The result is a show with the wackiness of SpongeBob SquarePants mixed with The Island of Dr. Moreau, with maybe a tiny pinch of the meanness of Battle Royale. What’s made clear from the pilot is that for Lullah and her island residents, these kids might as well be Gen Xers because they are not even a little worried about keeping any of them alive, fed, or treated nicely. And that forces these little brainiacs to use their noggins in life or death ways.
“The core premise was these put upon, high achieving kids who are needy, and putting them in a space that does not care about that at all,” Gillis says with glee. “Watching them all spiral out is one of the original, core pictures of the show. And it’s about surrounding them in a bunch of nature that doesn’t care about their grades.” Thus, the kids learn to celebrate tiny victories, and as they vanquish crab mutants or flaming volcanoes together with increasingly clever plans, even Dr. Lullah might come to respect them a bit.
As for the bonkers scenarios the kids have to face any given episode, Hall says they do have rules for this island. “If we can somehow ground it in—no matter how thin—science or science-fiction, then it’s permissible,” he explains. “If it’s like pure magic, then it doesn’t quite fly with this island. We draw a lot from classic sci-fi. I’m a big reader of science fiction, so I love bringing some of those weird, speculative ideas into it. And then, of course, just true and natural weird science in the natural world is inspiring.”
The landscapes of Lullah’s island is the design work of renowned art director/illustrator Sam Bosma (Steven Universe). Gillis says that he gave Bosma a basic tropical island locale, and then let him run with the design including making the terrain gnarly for the kids to traverse. “It was about de-romanticizing,” he explains. “We wanted it to not feel too safe or too postcard-y. There’s trash on the beaches.

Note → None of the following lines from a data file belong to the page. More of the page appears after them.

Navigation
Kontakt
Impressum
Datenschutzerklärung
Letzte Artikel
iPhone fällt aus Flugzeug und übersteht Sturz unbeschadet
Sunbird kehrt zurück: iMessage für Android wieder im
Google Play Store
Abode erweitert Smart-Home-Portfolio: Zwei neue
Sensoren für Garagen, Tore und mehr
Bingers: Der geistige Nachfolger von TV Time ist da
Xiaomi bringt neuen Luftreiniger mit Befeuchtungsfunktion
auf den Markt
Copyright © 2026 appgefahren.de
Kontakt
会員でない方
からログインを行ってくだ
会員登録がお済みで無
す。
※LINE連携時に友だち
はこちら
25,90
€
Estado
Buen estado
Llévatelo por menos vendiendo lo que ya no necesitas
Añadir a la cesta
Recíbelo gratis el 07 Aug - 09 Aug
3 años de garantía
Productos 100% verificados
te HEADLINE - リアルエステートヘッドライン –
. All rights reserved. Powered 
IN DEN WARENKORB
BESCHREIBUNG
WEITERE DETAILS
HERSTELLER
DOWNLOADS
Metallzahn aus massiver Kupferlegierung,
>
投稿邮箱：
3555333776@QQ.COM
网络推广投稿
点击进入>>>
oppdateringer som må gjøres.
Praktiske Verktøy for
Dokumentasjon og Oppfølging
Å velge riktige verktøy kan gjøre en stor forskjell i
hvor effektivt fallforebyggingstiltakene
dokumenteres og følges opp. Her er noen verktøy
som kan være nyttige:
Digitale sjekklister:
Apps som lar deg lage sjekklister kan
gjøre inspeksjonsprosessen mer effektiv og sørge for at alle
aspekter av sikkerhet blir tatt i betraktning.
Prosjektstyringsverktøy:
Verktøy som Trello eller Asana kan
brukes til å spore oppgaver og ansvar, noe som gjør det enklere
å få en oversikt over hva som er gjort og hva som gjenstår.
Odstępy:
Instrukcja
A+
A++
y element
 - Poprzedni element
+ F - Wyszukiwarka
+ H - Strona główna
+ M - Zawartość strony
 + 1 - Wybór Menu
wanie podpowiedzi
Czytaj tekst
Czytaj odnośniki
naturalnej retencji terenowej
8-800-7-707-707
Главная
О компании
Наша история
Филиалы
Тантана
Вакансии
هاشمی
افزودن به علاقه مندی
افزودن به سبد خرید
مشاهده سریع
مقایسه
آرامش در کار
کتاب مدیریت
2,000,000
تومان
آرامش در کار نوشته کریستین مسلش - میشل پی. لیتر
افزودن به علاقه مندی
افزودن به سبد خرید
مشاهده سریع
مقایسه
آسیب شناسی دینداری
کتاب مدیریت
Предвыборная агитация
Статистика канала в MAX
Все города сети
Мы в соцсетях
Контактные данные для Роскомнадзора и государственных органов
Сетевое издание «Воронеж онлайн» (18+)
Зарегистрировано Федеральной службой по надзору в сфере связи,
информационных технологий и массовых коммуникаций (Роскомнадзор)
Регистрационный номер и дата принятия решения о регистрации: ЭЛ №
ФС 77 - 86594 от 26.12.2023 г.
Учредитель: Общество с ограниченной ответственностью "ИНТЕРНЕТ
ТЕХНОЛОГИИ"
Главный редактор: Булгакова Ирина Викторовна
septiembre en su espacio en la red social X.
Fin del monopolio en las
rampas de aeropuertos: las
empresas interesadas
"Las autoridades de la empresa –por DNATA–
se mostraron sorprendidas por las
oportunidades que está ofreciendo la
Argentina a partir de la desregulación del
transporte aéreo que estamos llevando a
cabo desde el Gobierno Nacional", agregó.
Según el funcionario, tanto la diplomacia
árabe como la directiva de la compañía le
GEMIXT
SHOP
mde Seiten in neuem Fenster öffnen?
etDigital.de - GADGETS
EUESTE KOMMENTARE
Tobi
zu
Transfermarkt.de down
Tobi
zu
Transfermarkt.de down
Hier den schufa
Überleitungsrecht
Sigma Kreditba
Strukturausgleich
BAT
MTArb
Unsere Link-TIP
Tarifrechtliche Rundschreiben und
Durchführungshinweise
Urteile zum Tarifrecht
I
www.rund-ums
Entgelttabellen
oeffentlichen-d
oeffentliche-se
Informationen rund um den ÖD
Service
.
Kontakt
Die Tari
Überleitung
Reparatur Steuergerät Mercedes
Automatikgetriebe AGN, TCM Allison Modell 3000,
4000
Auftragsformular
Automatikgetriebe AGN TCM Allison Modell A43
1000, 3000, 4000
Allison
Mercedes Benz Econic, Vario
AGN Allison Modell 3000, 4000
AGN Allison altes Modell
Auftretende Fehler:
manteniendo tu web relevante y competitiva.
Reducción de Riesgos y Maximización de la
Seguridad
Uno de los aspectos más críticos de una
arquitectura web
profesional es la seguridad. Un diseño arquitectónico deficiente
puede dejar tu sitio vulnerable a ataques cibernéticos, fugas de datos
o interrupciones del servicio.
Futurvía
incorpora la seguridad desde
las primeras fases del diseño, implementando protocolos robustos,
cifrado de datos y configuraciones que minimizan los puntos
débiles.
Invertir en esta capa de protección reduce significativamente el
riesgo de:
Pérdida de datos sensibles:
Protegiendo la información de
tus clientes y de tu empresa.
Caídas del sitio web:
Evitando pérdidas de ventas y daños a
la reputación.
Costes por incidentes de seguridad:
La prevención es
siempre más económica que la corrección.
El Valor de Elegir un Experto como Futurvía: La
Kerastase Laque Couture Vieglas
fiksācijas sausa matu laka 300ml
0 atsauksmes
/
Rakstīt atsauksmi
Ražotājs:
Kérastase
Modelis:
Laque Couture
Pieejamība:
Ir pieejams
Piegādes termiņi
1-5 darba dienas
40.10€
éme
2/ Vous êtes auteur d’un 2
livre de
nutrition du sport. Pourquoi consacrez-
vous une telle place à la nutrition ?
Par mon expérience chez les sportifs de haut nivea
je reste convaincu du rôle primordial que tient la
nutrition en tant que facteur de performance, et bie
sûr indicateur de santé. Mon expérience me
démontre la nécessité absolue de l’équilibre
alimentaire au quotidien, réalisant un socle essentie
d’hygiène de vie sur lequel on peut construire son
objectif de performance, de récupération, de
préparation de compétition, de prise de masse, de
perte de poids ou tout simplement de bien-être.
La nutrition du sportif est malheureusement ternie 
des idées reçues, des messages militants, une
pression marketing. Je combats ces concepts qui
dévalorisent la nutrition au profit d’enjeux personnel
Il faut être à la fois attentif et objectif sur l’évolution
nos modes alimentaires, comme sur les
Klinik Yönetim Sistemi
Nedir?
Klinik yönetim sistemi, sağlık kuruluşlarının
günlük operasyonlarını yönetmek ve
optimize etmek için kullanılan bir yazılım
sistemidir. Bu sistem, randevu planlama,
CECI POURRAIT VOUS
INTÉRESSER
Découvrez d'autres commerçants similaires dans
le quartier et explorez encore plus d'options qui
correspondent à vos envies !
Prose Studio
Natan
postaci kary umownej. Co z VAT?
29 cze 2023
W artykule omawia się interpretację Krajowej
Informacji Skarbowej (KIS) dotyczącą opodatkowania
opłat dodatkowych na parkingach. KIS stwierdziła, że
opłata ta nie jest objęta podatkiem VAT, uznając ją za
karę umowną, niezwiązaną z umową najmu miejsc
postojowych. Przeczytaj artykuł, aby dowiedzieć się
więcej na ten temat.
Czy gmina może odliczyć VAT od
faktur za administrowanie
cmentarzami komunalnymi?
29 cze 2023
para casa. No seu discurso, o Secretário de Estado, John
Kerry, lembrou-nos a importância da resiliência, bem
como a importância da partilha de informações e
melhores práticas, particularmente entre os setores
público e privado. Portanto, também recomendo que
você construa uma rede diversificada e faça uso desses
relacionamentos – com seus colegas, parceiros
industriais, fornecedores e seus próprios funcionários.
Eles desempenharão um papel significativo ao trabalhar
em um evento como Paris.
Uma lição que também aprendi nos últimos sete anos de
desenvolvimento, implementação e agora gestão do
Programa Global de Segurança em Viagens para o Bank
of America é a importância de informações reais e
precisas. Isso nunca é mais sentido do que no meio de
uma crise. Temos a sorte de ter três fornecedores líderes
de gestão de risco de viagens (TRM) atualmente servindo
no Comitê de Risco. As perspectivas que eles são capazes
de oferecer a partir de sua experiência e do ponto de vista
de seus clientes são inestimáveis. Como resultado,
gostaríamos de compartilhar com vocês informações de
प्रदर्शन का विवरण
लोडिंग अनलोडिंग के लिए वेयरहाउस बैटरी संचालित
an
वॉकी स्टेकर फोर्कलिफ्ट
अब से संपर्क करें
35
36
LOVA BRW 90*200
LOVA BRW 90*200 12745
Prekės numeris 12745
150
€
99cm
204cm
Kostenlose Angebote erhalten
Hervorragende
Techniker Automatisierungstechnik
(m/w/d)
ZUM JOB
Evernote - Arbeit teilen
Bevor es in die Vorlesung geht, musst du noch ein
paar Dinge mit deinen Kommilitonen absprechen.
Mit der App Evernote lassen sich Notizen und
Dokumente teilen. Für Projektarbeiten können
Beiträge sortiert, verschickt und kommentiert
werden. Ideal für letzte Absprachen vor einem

There’s fleas in the sand. He took all that and still made it a space you want to spend a lot of time in.”
And then the board artists and directors came in and added their own flavors too. “I like having the freedom to let people take ownership and find things,” Gillis says. “Like, someone had an idea, and this show can pivot hard in that direction. I know how the series will end. I have a sense of how they’ll say goodbye, but the middle is really us chasing whatever idea we find exciting.”
While the series hasn’t had a second season pick-up announcement yet, Hall says they are ready if it happens. “We definitely have stuff in the hopper for hopefully future episodes. We’ve got a strong plan for the future, so we’ll see what happens.”
Gillis adds, “By the end of the season, the stories were getting so wild and so bizarre and fun that I was exhausted,” he laughs. “I was like, ‘Man, I don’t know if I can do another one.’ But then the ideas started popping up, and it was like, ‘Wow, I really hope we get to do another one. I gotta see these myths!’ The reception has been very nice, and I’m confident that I think it’s good. I believe people will like it, but will they find it? That’s the question.” So, go watch it and support new ideas from Disney animation. And look for StuGo to stream on Disney+ in the spring.